(Dataset entries)
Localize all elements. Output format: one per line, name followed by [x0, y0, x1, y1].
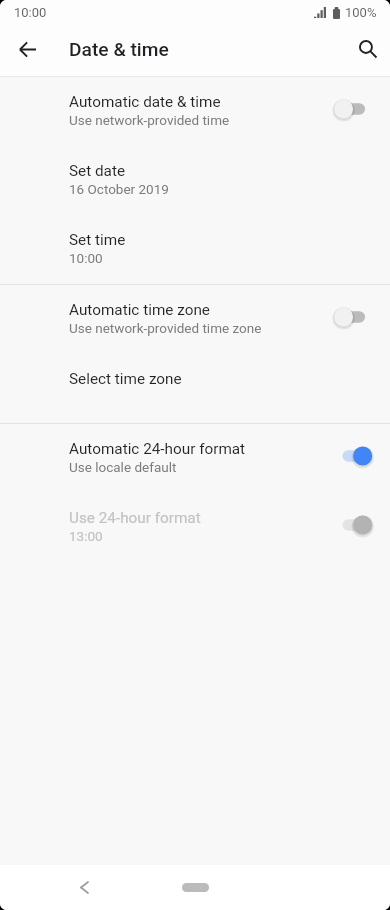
button[interactable]: Back	[5, 27, 49, 71]
staticText: 100%	[345, 5, 377, 20]
button[interactable]: Set date	[0, 146, 390, 215]
button[interactable]: Home	[167, 874, 223, 900]
button[interactable]: Toggle Automatic time zone	[325, 300, 383, 334]
button[interactable]: Automatic 24-hour format	[0, 424, 390, 493]
staticText: Use network-provided time zone	[69, 320, 262, 336]
staticText: Automatic time zone	[69, 301, 210, 319]
button[interactable]: Use 24-hour format	[0, 493, 390, 562]
staticText: 13:00	[69, 528, 103, 544]
staticText: Use network-provided time	[69, 112, 230, 128]
staticText: 10:00	[69, 250, 103, 266]
button[interactable]: Toggle Use 24-hour format	[325, 508, 383, 542]
staticText: Automatic 24-hour format	[69, 440, 246, 458]
button[interactable]: Automatic date & time	[0, 77, 390, 146]
button[interactable]: Toggle Automatic date & time	[325, 92, 383, 126]
staticText: Date & time	[69, 38, 169, 61]
staticText: Automatic date & time	[69, 93, 221, 111]
button[interactable]: Back	[68, 871, 100, 903]
staticText: 16 October 2019	[69, 181, 169, 197]
button[interactable]: Automatic time zone	[0, 285, 390, 354]
staticText: Set date	[69, 162, 126, 180]
staticText: Select time zone	[69, 370, 182, 388]
staticText: Use locale default	[69, 459, 177, 475]
staticText: Set time	[69, 231, 126, 249]
staticText: Use 24-hour format	[69, 509, 201, 527]
button[interactable]: Set time	[0, 215, 390, 284]
button[interactable]: Toggle Automatic 24-hour format	[325, 439, 383, 473]
button[interactable]: Search	[346, 27, 390, 71]
button[interactable]: Select time zone	[0, 354, 390, 423]
staticText: 10:00	[14, 5, 47, 20]
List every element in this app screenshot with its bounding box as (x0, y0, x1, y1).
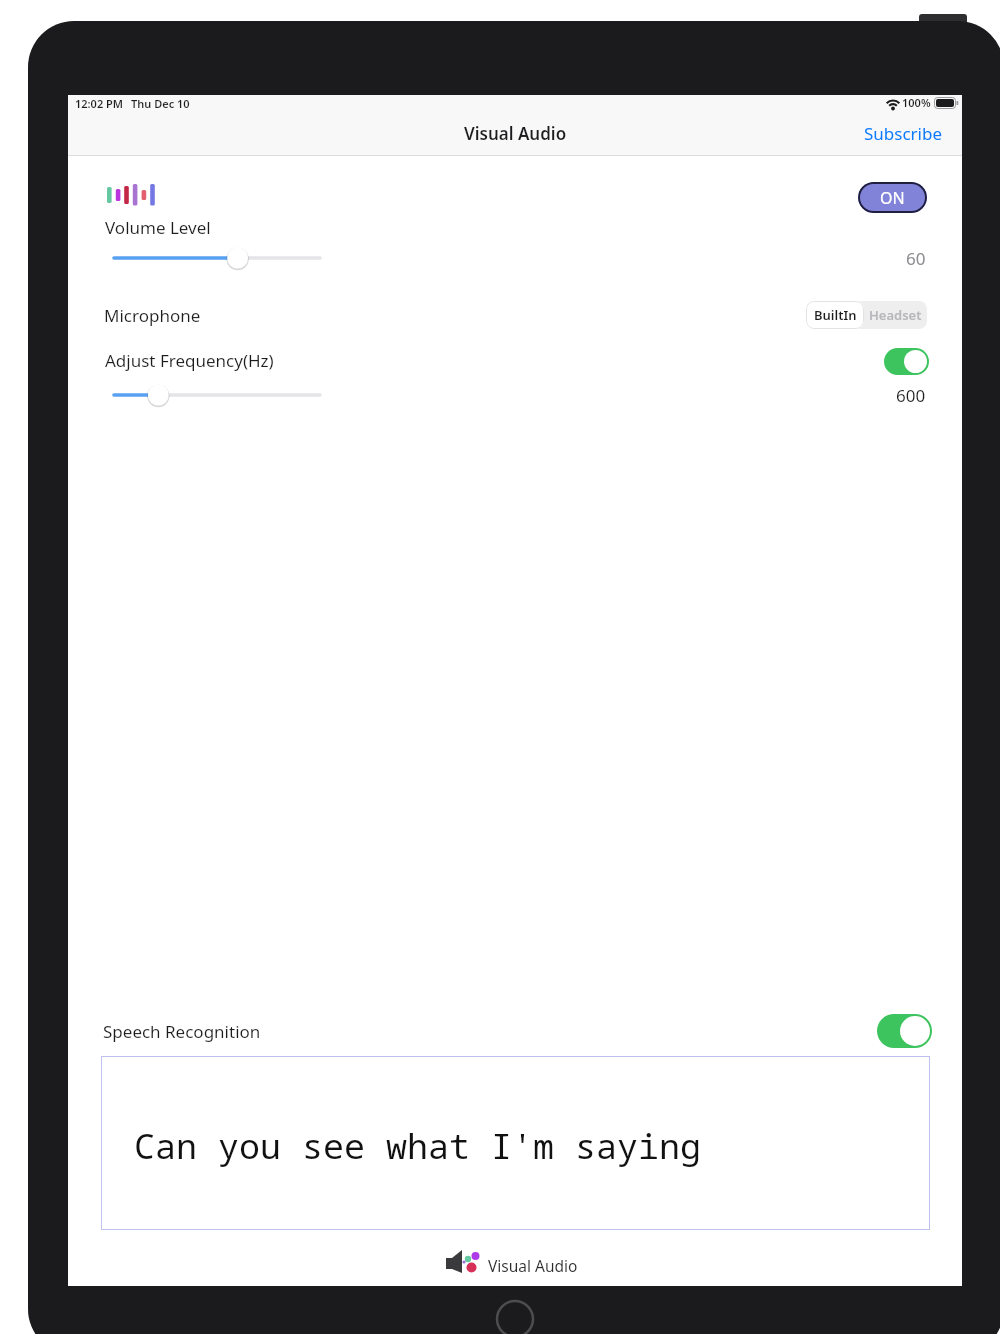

WORK INSTRUCTIONS
Please retype every entry above exactly, leaving out any picture.

TASK RESPONSE
Localize all elements. Output format: one per line, name followed by [x0, y0, x1, y1].
button[interactable]: Back	[5, 27, 49, 71]
staticText: 100%	[345, 5, 377, 20]
button[interactable]: Set date	[0, 146, 390, 215]
button[interactable]: Home	[167, 874, 223, 900]
button[interactable]: Toggle Automatic time zone	[325, 300, 383, 334]
button[interactable]: Automatic 24-hour format	[0, 424, 390, 493]
staticText: Use network-provided time zone	[69, 320, 262, 336]
staticText: Automatic time zone	[69, 301, 210, 319]
button[interactable]: Use 24-hour format	[0, 493, 390, 562]
staticText: 13:00	[69, 528, 103, 544]
staticText: Use network-provided time	[69, 112, 230, 128]
staticText: 10:00	[69, 250, 103, 266]
button[interactable]: Toggle Use 24-hour format	[325, 508, 383, 542]
staticText: Automatic 24-hour format	[69, 440, 246, 458]
button[interactable]: Automatic date & time	[0, 77, 390, 146]
button[interactable]: Toggle Automatic date & time	[325, 92, 383, 126]
staticText: Date & time	[69, 38, 169, 61]
staticText: Automatic date & time	[69, 93, 221, 111]
button[interactable]: Back	[68, 871, 100, 903]
staticText: 16 October 2019	[69, 181, 169, 197]
button[interactable]: Automatic time zone	[0, 285, 390, 354]
staticText: Set date	[69, 162, 126, 180]
staticText: Select time zone	[69, 370, 182, 388]
staticText: Use locale default	[69, 459, 177, 475]
staticText: Set time	[69, 231, 126, 249]
staticText: Use 24-hour format	[69, 509, 201, 527]
button[interactable]: Set time	[0, 215, 390, 284]
button[interactable]: Toggle Automatic 24-hour format	[325, 439, 383, 473]
button[interactable]: Search	[346, 27, 390, 71]
button[interactable]: Select time zone	[0, 354, 390, 423]
staticText: 10:00	[14, 5, 47, 20]
List every element in this app screenshot with its bounding box as (x0, y0, x1, y1).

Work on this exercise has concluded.